• _Exercise inputs_
========================================

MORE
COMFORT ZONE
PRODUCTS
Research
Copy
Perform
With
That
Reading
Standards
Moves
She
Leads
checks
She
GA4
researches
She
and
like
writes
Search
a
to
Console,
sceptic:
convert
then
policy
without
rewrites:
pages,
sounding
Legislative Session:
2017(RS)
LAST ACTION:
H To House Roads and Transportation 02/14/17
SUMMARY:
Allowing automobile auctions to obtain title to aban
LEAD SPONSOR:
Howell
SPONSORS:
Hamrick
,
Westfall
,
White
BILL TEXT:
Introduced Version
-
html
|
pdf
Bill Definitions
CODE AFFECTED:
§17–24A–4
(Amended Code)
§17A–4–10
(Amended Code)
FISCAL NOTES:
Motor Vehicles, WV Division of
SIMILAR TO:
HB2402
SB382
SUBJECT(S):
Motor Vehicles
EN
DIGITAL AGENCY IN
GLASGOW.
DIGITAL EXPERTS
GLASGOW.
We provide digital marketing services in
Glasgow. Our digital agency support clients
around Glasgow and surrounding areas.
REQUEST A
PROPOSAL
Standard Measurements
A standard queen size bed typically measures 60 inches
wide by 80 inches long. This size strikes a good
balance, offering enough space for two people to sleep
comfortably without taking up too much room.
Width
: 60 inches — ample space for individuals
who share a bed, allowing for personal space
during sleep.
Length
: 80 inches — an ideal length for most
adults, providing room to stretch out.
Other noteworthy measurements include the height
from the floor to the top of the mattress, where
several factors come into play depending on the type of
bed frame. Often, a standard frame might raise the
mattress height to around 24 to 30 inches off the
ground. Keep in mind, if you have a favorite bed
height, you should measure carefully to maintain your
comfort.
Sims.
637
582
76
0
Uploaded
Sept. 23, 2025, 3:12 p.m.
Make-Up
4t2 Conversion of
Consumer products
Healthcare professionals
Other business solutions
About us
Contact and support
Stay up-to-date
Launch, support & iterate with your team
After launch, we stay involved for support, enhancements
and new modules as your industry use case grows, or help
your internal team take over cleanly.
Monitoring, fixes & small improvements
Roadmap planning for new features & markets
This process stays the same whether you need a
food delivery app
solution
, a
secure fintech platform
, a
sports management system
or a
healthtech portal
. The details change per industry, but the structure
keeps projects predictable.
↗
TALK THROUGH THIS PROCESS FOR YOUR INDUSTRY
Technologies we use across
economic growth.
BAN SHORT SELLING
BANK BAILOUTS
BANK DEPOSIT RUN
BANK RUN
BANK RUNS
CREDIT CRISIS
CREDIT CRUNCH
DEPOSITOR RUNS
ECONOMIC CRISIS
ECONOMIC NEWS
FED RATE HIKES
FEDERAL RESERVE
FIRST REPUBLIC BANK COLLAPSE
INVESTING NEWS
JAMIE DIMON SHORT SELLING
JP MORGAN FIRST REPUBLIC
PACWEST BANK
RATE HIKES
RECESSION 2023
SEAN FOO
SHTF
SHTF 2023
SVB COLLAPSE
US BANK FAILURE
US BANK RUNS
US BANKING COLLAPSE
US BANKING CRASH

========================================

• _Task item_
Find and copy each line of the listing above that holds the word "COLLAPSE".

• _Solution to this problem_
FIRST REPUBLIC BANK COLLAPSE
SVB COLLAPSE
US BANKING COLLAPSE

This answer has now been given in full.